Big developers are also being criticised for hoarding large amounts of land that may not be used to build on for years. In the meantime, the developers profit from holding the land as values continue to rise while the supply of new homes is constrained.

These factors will not be affected by rising interest rates.

Cost of living: how to get help

The cost of living crisis has touched every corner of the UK, pushing families to the brink with rising food and fuel prices.

  • The Independent has asked experts to explain small ways you can stretch your money, including managing debt and obtaining items for free.

  • If you need to access a food bank, find your local council’s website and then use the local authority’s site to locate your nearest centre. The Trussell Trust, which runs many foodbanks, has a similar tool.

  • Citizens Advice provides free help to people in need. The organisation can help you find grants or benefits, or advise on rent, debt and budgeting.

  • If you are experiencing feelings of distress and isolation, or are struggling to cope, The Samaritans offers support; you can speak to someone for free over the phone, in confidence, on 116 123 (UK and ROI), email jo@samaritans.org, or visit the Samaritans website to find details of your nearest branch.

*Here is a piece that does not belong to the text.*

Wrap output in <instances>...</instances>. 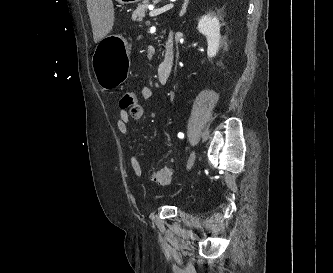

What next for UK house prices?

Property market experts are divided on where house prices will go next but few are predicting a big fall this year.

Tom Bill, head of UK residential research at Knight Frank, said the recent period of price growth appeared to have reached its summit last month.

“We don’t expect prices to fall but we are presumably in the final month or two of double-digit annual growth,” he said.

“The psychological impact of a rising base rate above 1 per cent, higher mortgage rates, a cost-of-living squeeze and the gradual rebuilding of supply will all contribute to the slowdown as house prices come back down to earth later this year.”

Halifax expects house price growth to slow further as affordability becomes more stretched.

“The house price to income ratio is already at its highest ever level, and with interest rates on the rise and inflation further squeezing household budgets, it remains likely that the rate of house price growth will slow by the end of this year,” said Russell Galley, managing director of Halifax.

Capital Economics is also predicting a sharp slowdown in price growth towards the end of the year.